Nüfusta adı Kemal Akdoğdu olarak geçen Zeynep teyzenin bir başka hoş anısı ise; Adana’ya yerleştirilen Giritlilerle ilgili. Hayatlarını idame ettirmeleri için Mustafa Kemal’in emri ile kendilerine bir miktar küçükbaş hayvan hediye edilen ve apartmanlara yerleştirilen Giritlilerin, biz nasıl bakacağız bunları üçüncü katta diyerek yetkililerden bahçeli müstakil ev istedikleri, bu duyumu alan Ata’nın ise derhal Giritlilerin bu taleplerinin yerine getirilmesi için gerekli emri verdiği yine rivayetler arasında.
Bu güzel anıyla Zeynep teyzeye teşekkür edip yanından ayrılırken ismi ile ilgili son bir açıklamada daha bulundu Zeynep teyze. O dönemde yalnız kendine değil birçok Giritli kadına erkek ismi verildiğini ve bunların içinde en sık olanlarında İsmet ve İlhan olduğunu belirtti.
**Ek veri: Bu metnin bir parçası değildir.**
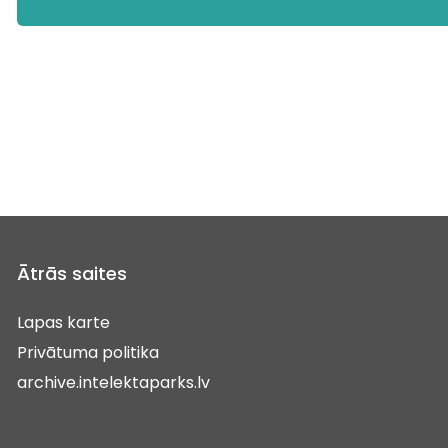
Ātrās saites
Lapas karte
Privātuma politika
archive.intelektaparks.lv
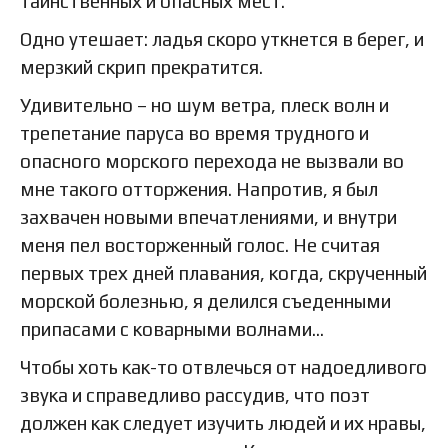
таинственных и опасных мест.
Одно утешает: ладья скоро уткнется в берег, и
мерзкий скрип прекратится.
Удивительно – но шум ветра, плеск волн и
трепетание паруса во время трудного и
опасного морского перехода не вызвали во
мне такого отторжения. Напротив, я был
захвачен новыми впечатлениями, и внутри
меня пел восторженный голос. Не считая
первых трех дней плавания, когда, скрученный
морской болезнью, я делился съеденными
припасами с коварными волнами…
Чтобы хоть как-то отвлечься от надоедливого
звука и справедливо рассудив, что поэт
должен как следует изучить людей и их нравы,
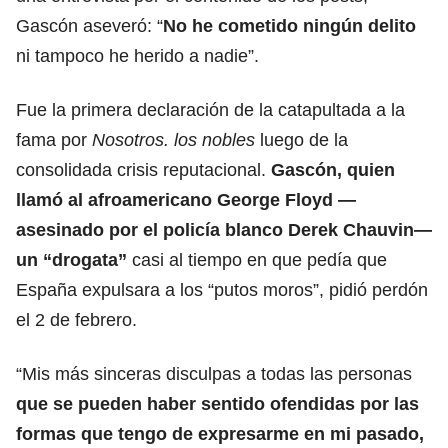
Gascón aseveró: “
No he cometido ningún delito
ni tampoco he herido a nadie”.
Fue la primera declaración de la catapultada a la
fama por
Nosotros. los nobles
luego de la
consolidada crisis reputacional.
Gascón, quien
llamó al afroamericano
George Floyd
—
asesinado por el policía blanco Derek Chauvin—
un “drogata”
casi al tiempo en que pedía que
España expulsara a los “putos moros”, pidió perdón
el 2 de febrero.
“Mis más sinceras disculpas a todas las personas
que se pueden haber sentido ofendidas por las
formas que tengo de expresarme en mi pasado,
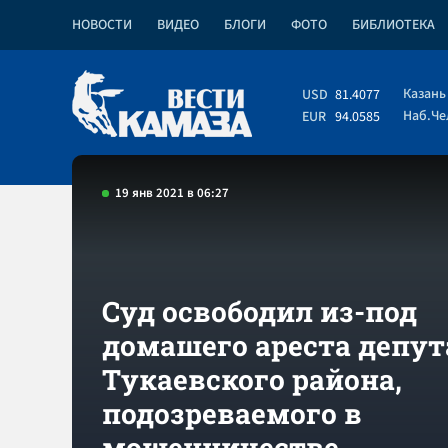
НОВОСТИ
ВИДЕО
БЛОГИ
ФОТО
БИБЛИОТЕКА
Казань
USD
81.4077
Наб.Ч
EUR
94.0585
19 янв 2021 в 06:27
Суд освободил из-под
домашего ареста депут
Тукаевского района,
подозреваемого в
мошенничестве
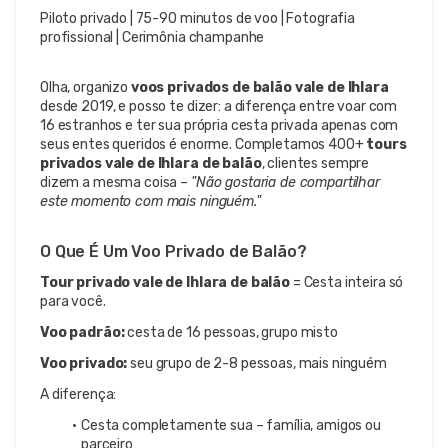
Piloto privado | 75-90 minutos de voo | Fotografia 
profissional | Cerimônia champanhe
Olha, organizo 
voos privados de balão vale de Ihlara
desde 2019, e posso te dizer: a diferença entre voar com 
16 estranhos e ter sua própria cesta privada apenas com 
seus entes queridos é enorme. Completamos 400+ 
tours 
privados vale de Ihlara de balão
, clientes sempre 
dizem a mesma coisa – 
"Não gostaria de compartilhar 
este momento com mais ninguém."
O Que É Um Voo Privado de Balão?
Tour privado vale de Ihlara de balão
 = Cesta inteira só 
para você.
Voo padrão:
 cesta de 16 pessoas, grupo misto
Voo privado:
 seu grupo de 2-8 pessoas, mais ninguém
A diferença:
Cesta completamente sua – família, amigos ou 
parceiro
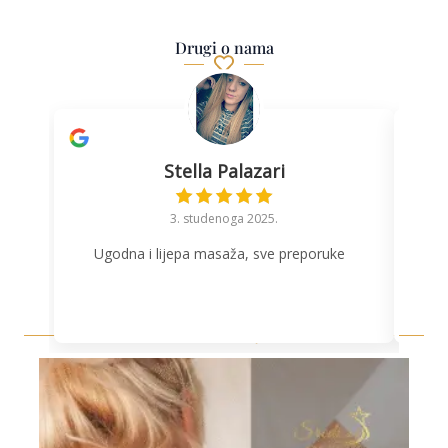
Drugi o nama
Stella Palazari
3. studenoga 2025.
Ugodna i lijepa masaža, sve preporuke
is
k
Novosti & Objave
p
o
kič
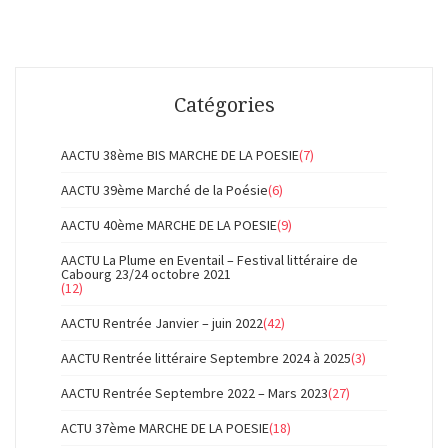
Catégories
AACTU 38ème BIS MARCHE DE LA POESIE
(7)
AACTU 39ème Marché de la Poésie
(6)
AACTU 40ème MARCHE DE LA POESIE
(9)
AACTU La Plume en Eventail – Festival littéraire de
Cabourg 23/24 octobre 2021
(12)
AACTU Rentrée Janvier – juin 2022
(42)
AACTU Rentrée littéraire Septembre 2024 à 2025
(3)
AACTU Rentrée Septembre 2022 – Mars 2023
(27)
ACTU 37ème MARCHE DE LA POESIE
(18)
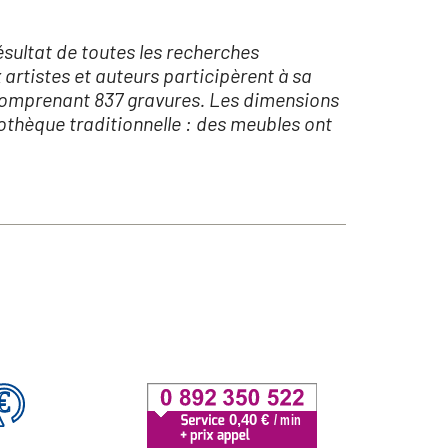
ésultat de toutes les recherches
artistes et auteurs participèrent à sa
s comprenant 837 gravures. Les dimensions
iothèque traditionnelle : des meubles ont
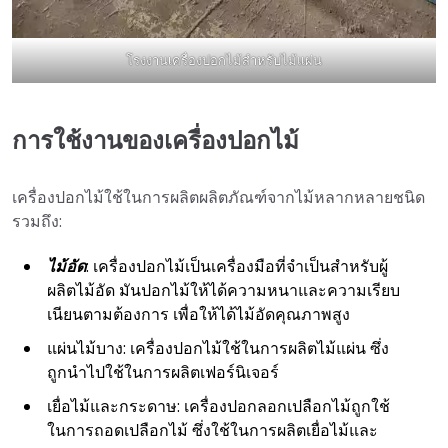
โรงงานเครื่องปอกไม้สำหรับไม้แผ่น
การใช้งานของเครื่องปอกไม้
เครื่องปอกไม้ใช้ในการผลิตผลิตภัณฑ์จากไม้หลากหลายชนิด
รวมถึง:
ไม้อัด
: เครื่องปอกไม้เป็นเครื่องมือที่จำเป็นสำหรับผู้
ผลิตไม้อัด มันปอกไม้ให้ได้ความหนาและความเรียบ
เนียนตามต้องการ เพื่อให้ได้ไม้อัดคุณภาพสูง
แผ่นไม้บาง: เครื่องปอกไม้ใช้ในการผลิตไม้แผ่น ซึ่ง
ถูกนำไปใช้ในการผลิตเฟอร์นิเจอร์
เยื่อไม้และกระดาษ: เครื่องปอกลอกเปลือกไม้ถูกใช้
ในการถอดเปลือกไม้ ซึ่งใช้ในการผลิตเยื่อไม้และ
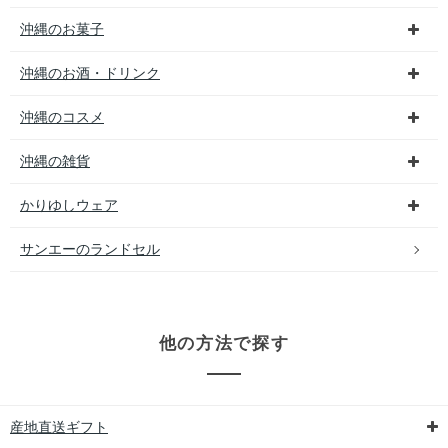
沖縄のお菓子
沖縄のお酒・ドリンク
沖縄のコスメ
沖縄の雑貨
かりゆしウェア
サンエーのランドセル
他の方法で探す
産地直送ギフト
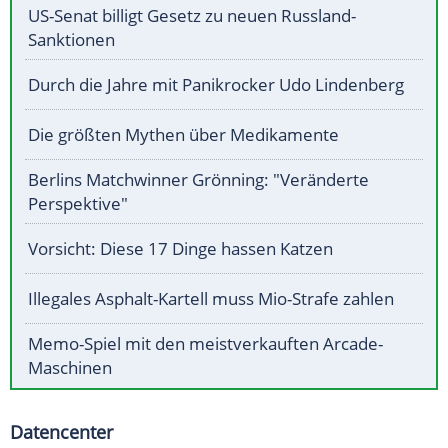
US-Senat billigt Gesetz zu neuen Russland-
Sanktionen
Durch die Jahre mit Panikrocker Udo Lindenberg
Die größten Mythen über Medikamente
Berlins Matchwinner Grönning: "Veränderte
Perspektive"
Vorsicht: Diese 17 Dinge hassen Katzen
Illegales Asphalt-Kartell muss Mio-Strafe zahlen
Memo-Spiel mit den meistverkauften Arcade-
Maschinen
Datencenter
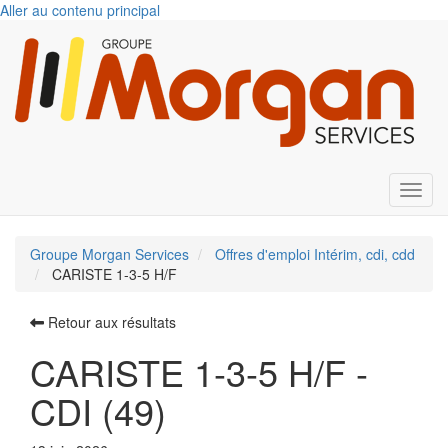
Aller au contenu principal
Toggl
Groupe Morgan Services
Offres d'emploi Intérim, cdi, cdd
CARISTE 1-3-5 H/F
Retour aux résultats
CARISTE 1-3-5 H/F -
CDI (49)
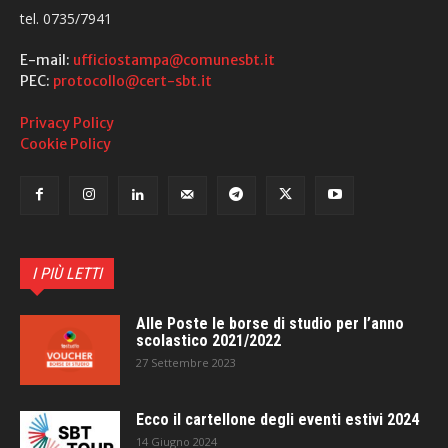
tel. 0735/7941
E-mail:
ufficiostampa@comunesbt.it
PEC:
protocollo@cert-sbt.it
Privacy Policy
Cookie Policy
I PIÙ LETTI
Alle Poste le borse di studio per l’anno
scolastico 2021/2022
27 Settembre 2023
Ecco il cartellone degli eventi estivi 2024
14 Giugno 2024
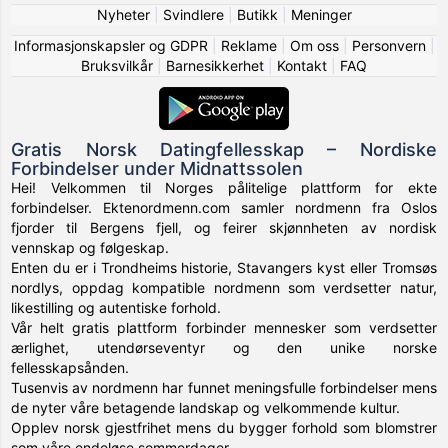
Nyheter
|
Svindlere
|
Butikk
|
Meninger
Informasjonskapsler og GDPR
|
Reklame
|
Om oss
|
Personvern
|
Bruksvilkår
|
Barnesikkerhet
|
Kontakt
|
FAQ
Gratis Norsk Datingfellesskap – Nordiske
Forbindelser under Midnattssolen
Hei! Velkommen til Norges pålitelige plattform for ekte
forbindelser. Ektenordmenn.com samler nordmenn fra Oslos
fjorder til Bergens fjell, og feirer skjønnheten av nordisk
vennskap og følgeskap.
Enten du er i Trondheims historie, Stavangers kyst eller Tromsøs
nordlys, oppdag kompatible nordmenn som verdsetter natur,
likestilling og autentiske forhold.
Vår helt gratis plattform forbinder mennesker som verdsetter
ærlighet, utendørseventyr og den unike norske
fellesskapsånden.
Tusenvis av nordmenn har funnet meningsfulle forbindelser mens
de nyter våre betagende landskap og velkommende kultur.
Opplev norsk gjestfrihet mens du bygger forhold som blomstrer
som våre endeløse sommerdager.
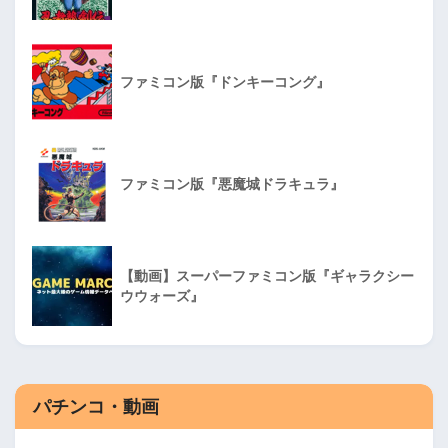
ファミコン版『ドンキーコング』
ファミコン版『悪魔城ドラキュラ』
【動画】スーパーファミコン版『ギャラクシー
ウウォーズ』
パチンコ・動画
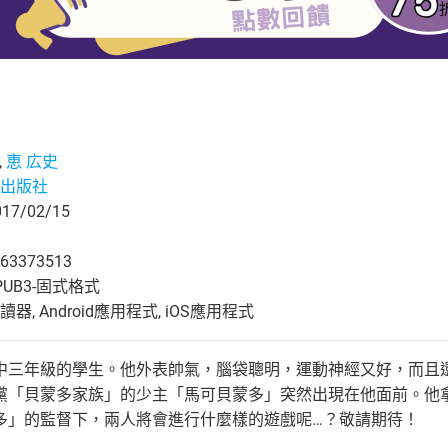
,
恵 広史
出版社
7/02/15
63373513
UB3-固式格式
, Android應用程式, iOS應用程式
中三年級的學生。他外表帥氣，腦袋聰明，運動神經又好，而且
黨「貝蒙多家族」的少主「馬可貝蒙多」突然出現在他面前。他
多」的監督下，兩人將會進行什麼樣的遊戲呢…？敬請期待！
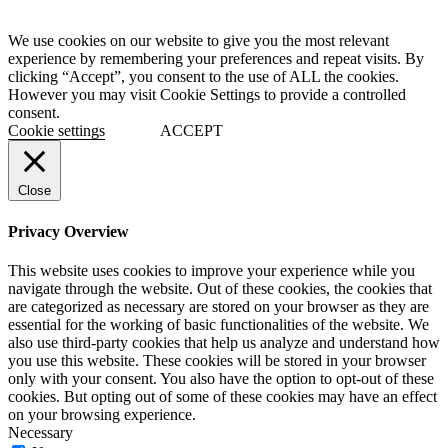
We use cookies on our website to give you the most relevant
experience by remembering your preferences and repeat visits. By
clicking “Accept”, you consent to the use of ALL the cookies.
However you may visit Cookie Settings to provide a controlled
consent.
Cookie settings
ACCEPT
Close
Privacy Overview
This website uses cookies to improve your experience while you
navigate through the website. Out of these cookies, the cookies that
are categorized as necessary are stored on your browser as they are
essential for the working of basic functionalities of the website. We
also use third-party cookies that help us analyze and understand how
you use this website. These cookies will be stored in your browser
only with your consent. You also have the option to opt-out of these
cookies. But opting out of some of these cookies may have an effect
on your browsing experience.
Necessary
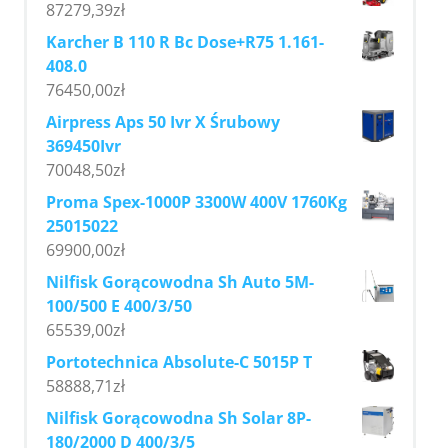
87279,39
zł
Karcher B 110 R Bc Dose+R75 1.161-
408.0
76450,00
zł
Airpress Aps 50 Ivr X Śrubowy
369450Ivr
70048,50
zł
Proma Spex-1000P 3300W 400V 1760Kg
25015022
69900,00
zł
Nilfisk Gorącowodna Sh Auto 5M-
100/500 E 400/3/50
65539,00
zł
Portotechnica Absolute-C 5015P T
58888,71
zł
Nilfisk Gorącowodna Sh Solar 8P-
180/2000 D 400/3/5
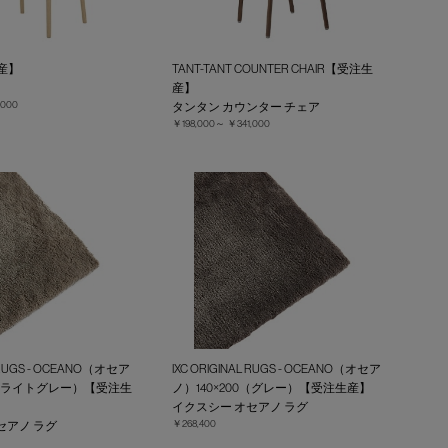
生産】
TANT-TANT COUNTER CHAIR【受注生
産】
,000
タンタン カウンター チェア
￥198,000～
￥341,000
L RUGS - OCEANO（オセア
IXC ORIGINAL RUGS - OCEANO（オセア
00（ライトグレー）【受注生
ノ）140×200（グレー）【受注生産】
イクスシー オセアノ ラグ
￥268,400
セアノ ラグ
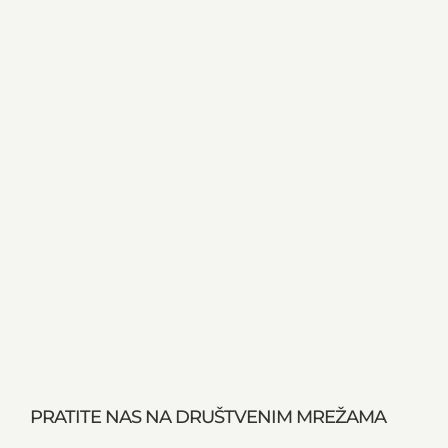
PRATITE NAS NA DRUŠTVENIM MREŽAMA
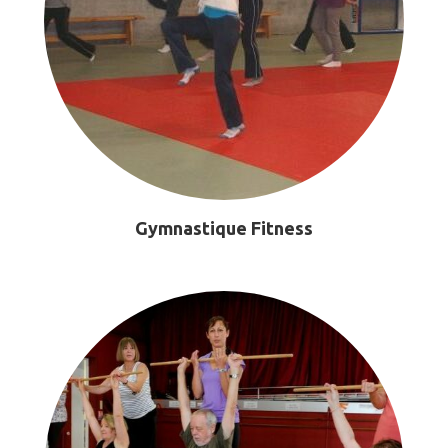
Gymnastique Fitness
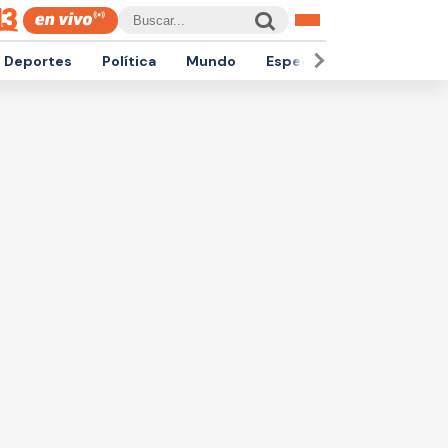
Deportes
Política
Mundo
Espectáculos
Empren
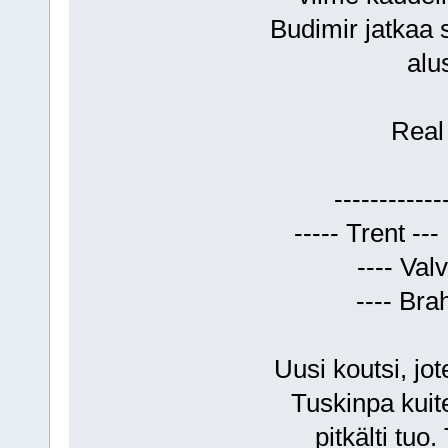
Budimir jatkaa 
alu
Real
-----------
----- Trent ---
---- Val
---- Bra
Uusi koutsi, jo
Tuskinpa kuit
pitkälti tuo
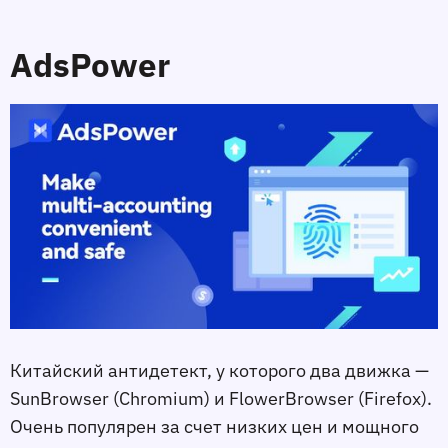
AdsPower
Китайский антидетект, у которого два движка —
SunBrowser (Chromium) и FlowerBrowser (Firefox).
Очень популярен за счет низких цен и мощного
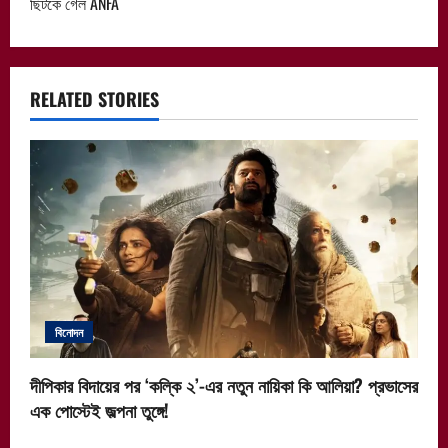
ছিটকে গেল ANFA
n
a
RELATED STORIES
v
i
g
a
t
i
বিনোদন
o
দীপিকার বিদায়ের পর ‘কল্কি ২’-এর নতুন নায়িকা কি আলিয়া? প্রভাসের
n
এক পোস্টেই জল্পনা তুঙ্গে!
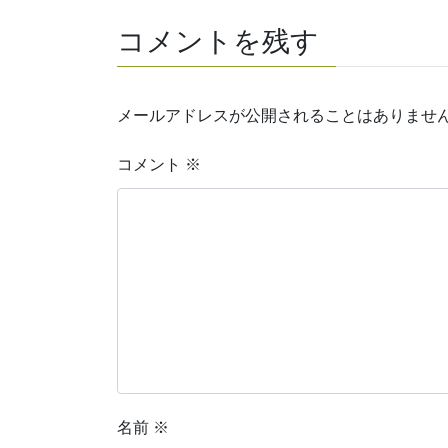
コメントを残す
メールアドレスが公開されることはありませ
コメント
※
名前
※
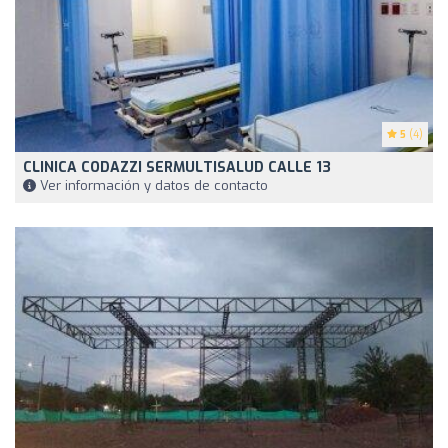
5
(4)
CLINICA CODAZZI SERMULTISALUD CALLE 13
Ver información y datos de contacto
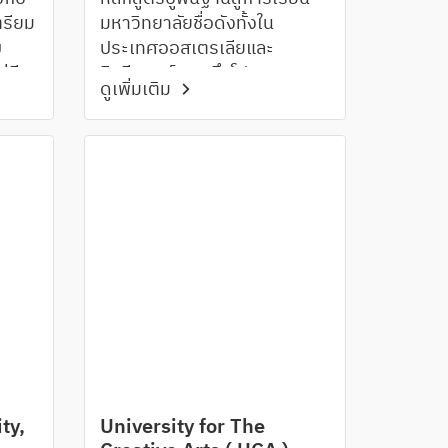
ตรียม
มหาวิทยาลัยชื่อดังทั้งใน
บ
ประเทศออสเตรเลียและ
่มี
นิวซีแลนด์ รวมถึงโปรแกรม
ดูเพิ่มเติม
ใน
Degree Transfer เพื่อเข้าเรียน
ในปีที่ 2 ได้เลยหลังเรียนจบ
ty,
University for The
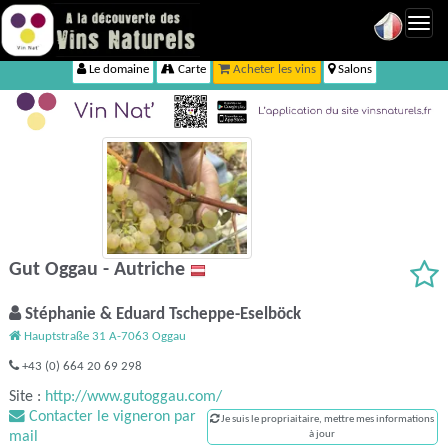
Toggl
navig
Le domaine
Carte
Acheter les vins
Salons
Gut Oggau - Autriche
Stéphanie & Eduard Tscheppe-Eselböck
Hauptstraße 31 A-7063 Oggau
+43 (0) 664 20 69 298
Site :
http://www.gutoggau.com/
Contacter le vigneron par
Je suis le propriaitaire, mettre mes informations
mail
à jour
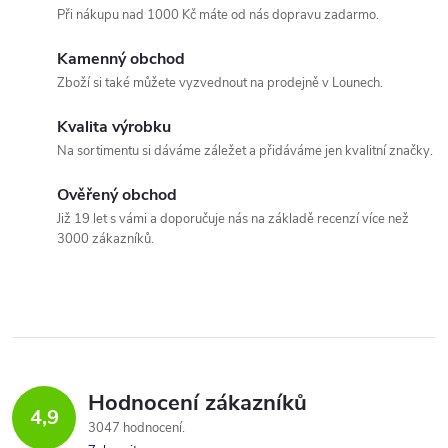
Při nákupu nad 1000 Kč máte od nás dopravu zadarmo.
Kamenný obchod
Zboží si také můžete vyzvednout na prodejně v Lounech.
Kvalita výrobku
Na sortimentu si dáváme záležet a přidáváme jen kvalitní značky.
Ověřený obchod
Již 19 let s vámi a doporučuje nás na základě recenzí více než
3000 zákazníků.
Hodnocení zákazníků
4,9
3047 hodnocení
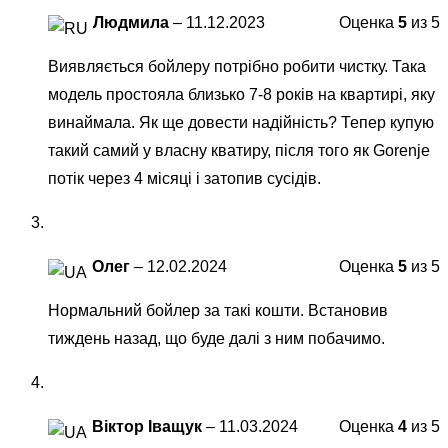
Людмила
–
11.12.2023
Оценка
5
из 5
Виявляється бойлеру потрібно робити чистку. Така
модель простояла близько 7-8 років на квартирі, яку
винаймала. Як ще довести надійність? Тепер купую
такий самий у власну кватиру, після того як Gorenje
потік через 4 місяці і затопив сусідів.
Олег
–
12.02.2024
Оценка
5
из 5
Нормальний бойлер за такі кошти. Встановив
тиждень назад, що буде далі з ним побачимо.
Віктор Іващук
–
11.03.2024
Оценка
4
из 5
Zeynep teyzeden sonra üçüncü durağımız Side’de Meyhane tarzı bir restoran işleten Rasim Sakarya idi. Rasim Bey yaşı itibari ile fazla tarih bilgisinin olmağını fakat bir Giritli olarak Restoranında otlardan yapılan ve Giritlilere has olan her türlü zeytinyağlı yemeğin ve mezenin bulunduğunu, bunları içki ile birlikte servis ederek bu geleneği sürdürmeye gayret ettiğini ifade etti.
Bu konuda kısa görüşmeler yaptığım diğer iki isim ise yine Side’ye ilk gelip yerleşenlerden olan Erol’s restoranın sahibi Mustafa Erol Bey ve Onur Pansiyonun sahibi Mehmet Çoban idi.
Giritlilerin diğer en önemli isimleri arasında tabii ki Oteller zinciriyle tanınan Barut ve Şen aileleri var. Buradan bunu da son not olarak düşerken hepinize şimdilik iyi günler diler bir başka söyleşiYORUM’ da görüşmek üzere sevgi ve saygılarımı sunarım.